The Desmond Elliott Prize 2010 Longlist Announced
Wednesday, April 14, 2010
- Those at the top of their profession turn to fiction: an advertising guru, an acclaimed poet and an Oxford academic in contention
- Novels reflect global background of the writers with stories set in countries ranging from China to Nigeria
- Five of ten longlisted books come from independent publishers
The longlist for the Desmond Elliott Prize 2010, the award for a first novel published in the UK, is announced today, Wednesday 14 April, 2010.
The writers longlisted for the prize include high-profile advertising guru David Abbott, acclaimed poet Jacob Polley and critic and academic Matthew Reynolds. Several of the books in contention reflect the colourful travels of the writers who have lived in countries across the globe, from Nigeria to Hong Kong, France to China. All the writers now live in the UK, but many have drawn on their experiences of living abroad.

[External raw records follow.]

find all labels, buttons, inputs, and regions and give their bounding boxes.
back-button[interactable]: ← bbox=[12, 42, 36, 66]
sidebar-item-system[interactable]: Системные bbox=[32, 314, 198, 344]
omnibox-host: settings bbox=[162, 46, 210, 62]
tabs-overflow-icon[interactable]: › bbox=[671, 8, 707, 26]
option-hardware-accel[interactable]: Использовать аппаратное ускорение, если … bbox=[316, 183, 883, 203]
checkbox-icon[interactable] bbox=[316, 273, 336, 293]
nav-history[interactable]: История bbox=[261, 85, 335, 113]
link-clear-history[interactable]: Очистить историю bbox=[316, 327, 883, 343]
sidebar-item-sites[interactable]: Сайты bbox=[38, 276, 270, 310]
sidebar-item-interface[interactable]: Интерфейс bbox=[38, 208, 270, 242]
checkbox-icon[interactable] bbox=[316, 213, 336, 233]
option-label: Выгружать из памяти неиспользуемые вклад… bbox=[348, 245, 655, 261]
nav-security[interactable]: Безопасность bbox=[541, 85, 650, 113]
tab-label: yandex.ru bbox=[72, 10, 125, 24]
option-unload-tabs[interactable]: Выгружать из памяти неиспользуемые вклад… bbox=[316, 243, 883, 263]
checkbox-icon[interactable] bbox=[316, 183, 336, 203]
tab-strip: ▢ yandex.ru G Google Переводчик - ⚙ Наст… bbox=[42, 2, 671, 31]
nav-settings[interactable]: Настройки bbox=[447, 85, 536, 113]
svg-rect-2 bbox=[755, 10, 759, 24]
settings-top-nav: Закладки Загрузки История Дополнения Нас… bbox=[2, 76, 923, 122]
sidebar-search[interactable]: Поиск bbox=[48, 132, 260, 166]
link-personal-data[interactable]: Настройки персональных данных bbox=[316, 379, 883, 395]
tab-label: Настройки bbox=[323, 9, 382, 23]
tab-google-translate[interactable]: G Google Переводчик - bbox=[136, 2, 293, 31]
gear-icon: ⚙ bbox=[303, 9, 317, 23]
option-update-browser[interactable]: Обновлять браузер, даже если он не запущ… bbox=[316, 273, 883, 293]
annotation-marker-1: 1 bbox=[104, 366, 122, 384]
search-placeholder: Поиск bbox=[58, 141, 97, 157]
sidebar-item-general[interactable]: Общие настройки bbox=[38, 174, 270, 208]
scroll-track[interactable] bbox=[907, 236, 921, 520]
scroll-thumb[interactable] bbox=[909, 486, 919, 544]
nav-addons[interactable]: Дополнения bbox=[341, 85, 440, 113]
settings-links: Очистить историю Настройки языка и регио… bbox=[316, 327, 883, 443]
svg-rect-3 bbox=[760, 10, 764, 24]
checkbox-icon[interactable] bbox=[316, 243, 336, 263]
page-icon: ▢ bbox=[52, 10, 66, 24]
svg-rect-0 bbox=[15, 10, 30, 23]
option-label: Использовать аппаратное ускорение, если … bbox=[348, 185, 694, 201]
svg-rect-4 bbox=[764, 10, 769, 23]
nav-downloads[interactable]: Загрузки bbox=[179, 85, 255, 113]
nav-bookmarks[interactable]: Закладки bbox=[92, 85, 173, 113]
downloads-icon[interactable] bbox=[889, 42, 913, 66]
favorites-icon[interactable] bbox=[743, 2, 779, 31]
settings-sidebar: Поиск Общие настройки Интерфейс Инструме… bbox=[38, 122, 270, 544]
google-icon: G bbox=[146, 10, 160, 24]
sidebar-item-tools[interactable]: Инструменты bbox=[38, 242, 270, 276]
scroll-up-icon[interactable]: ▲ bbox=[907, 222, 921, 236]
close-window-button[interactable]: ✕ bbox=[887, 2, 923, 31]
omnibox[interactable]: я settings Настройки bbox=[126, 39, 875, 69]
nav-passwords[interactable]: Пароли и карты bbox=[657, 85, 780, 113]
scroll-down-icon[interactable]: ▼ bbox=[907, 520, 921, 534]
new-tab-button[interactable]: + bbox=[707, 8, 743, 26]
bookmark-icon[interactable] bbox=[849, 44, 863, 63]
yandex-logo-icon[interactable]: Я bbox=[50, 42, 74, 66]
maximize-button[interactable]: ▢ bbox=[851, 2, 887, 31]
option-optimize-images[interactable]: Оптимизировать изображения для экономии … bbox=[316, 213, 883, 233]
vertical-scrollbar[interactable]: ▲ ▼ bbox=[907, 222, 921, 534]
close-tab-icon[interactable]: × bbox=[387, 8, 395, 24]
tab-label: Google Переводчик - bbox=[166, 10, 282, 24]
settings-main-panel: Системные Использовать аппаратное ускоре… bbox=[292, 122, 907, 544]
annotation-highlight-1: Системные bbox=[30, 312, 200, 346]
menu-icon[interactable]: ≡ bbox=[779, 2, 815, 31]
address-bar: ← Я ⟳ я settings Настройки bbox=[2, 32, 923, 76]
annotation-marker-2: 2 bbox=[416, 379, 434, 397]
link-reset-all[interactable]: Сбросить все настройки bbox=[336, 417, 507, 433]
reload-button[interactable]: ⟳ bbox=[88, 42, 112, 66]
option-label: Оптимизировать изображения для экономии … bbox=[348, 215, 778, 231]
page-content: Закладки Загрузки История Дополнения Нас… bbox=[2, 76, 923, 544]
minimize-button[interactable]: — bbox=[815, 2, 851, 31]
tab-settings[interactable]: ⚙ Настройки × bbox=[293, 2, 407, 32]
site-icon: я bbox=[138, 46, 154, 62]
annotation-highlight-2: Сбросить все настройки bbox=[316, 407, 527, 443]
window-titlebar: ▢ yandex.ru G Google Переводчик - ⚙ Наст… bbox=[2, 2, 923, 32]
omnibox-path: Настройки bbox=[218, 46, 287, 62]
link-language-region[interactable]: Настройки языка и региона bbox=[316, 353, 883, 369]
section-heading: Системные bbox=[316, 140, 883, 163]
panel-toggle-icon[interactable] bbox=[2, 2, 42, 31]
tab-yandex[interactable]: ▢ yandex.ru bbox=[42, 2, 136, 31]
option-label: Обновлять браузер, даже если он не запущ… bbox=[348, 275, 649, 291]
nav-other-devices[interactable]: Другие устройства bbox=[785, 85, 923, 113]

The Desmond Elliott Prize 2010 longlist is as follows:
- The Upright Piano Player by David Abbott (MacLehose Press, Quercus)
- Before the Earthquake by Maria Allen (Tindal Street Press)
- The Hungry Ghostsby Anne Berry (Blue Door)
- Rupture by Simon Lelic (Picador)
- The Shadow of a Smileby Kachi A. Ozumba (Alma Books)
- Talk of the Town by Jacob Polley (Picador)
- The Breaking of Eggs by Jim Powell (Weidenfeld & Nicolson)
- Designs for a Happy Home by Matthew Reynolds (Bloomsbury)
- Beauty by Raphael Selbourne (Tindal Street Press)
- The Girl with Glass Feet by Ali Shaw (Atlantic Books)
The longlisted books span the globe taking the reader from the prisons of Nigeria to colonial unrest in Hong Kong. Maria Allen, who spent much of her life living in Italy set her novel in southern Italy, and Anne Berry who moved to Hong Kong at the age of six, has the Japanese occupied Hong Kong of 1942 as the backdrop for her story.
Crime and punishment feature strongly in the longlisted books, particularly in Matthew Reynolds’ The Shadow of a Smile; Simon Lelic’s Rupture; Raphael Selbourne’s Beauty; Jacob Polley’s Talk of the Town and David Abbott’s The Upright Piano Player.
Of the ten contenders there are two women and eight men, and five of this year’s ten books come from independent publishing houses.
Acclaimed author and journalist Elizabeth Buchan chairs this year’s panel of judges and is joined by James Daunt, founder of Daunt Books, London’s independent bookselling chain, and William Skidelsky, Literary Editor ofthe Observer.
The Prize was inaugurated in honour of publisher and literary agent Desmond Elliott, one of the most charismatic and successful men in this field, who died in August 2003. He stipulated that his estate should be invested in a charitable trust that would fund a literary award “to enrich the careers of new writers”. Worth £10,000 to the winner, the Prize is intended to support new writers and to celebrate their fiction.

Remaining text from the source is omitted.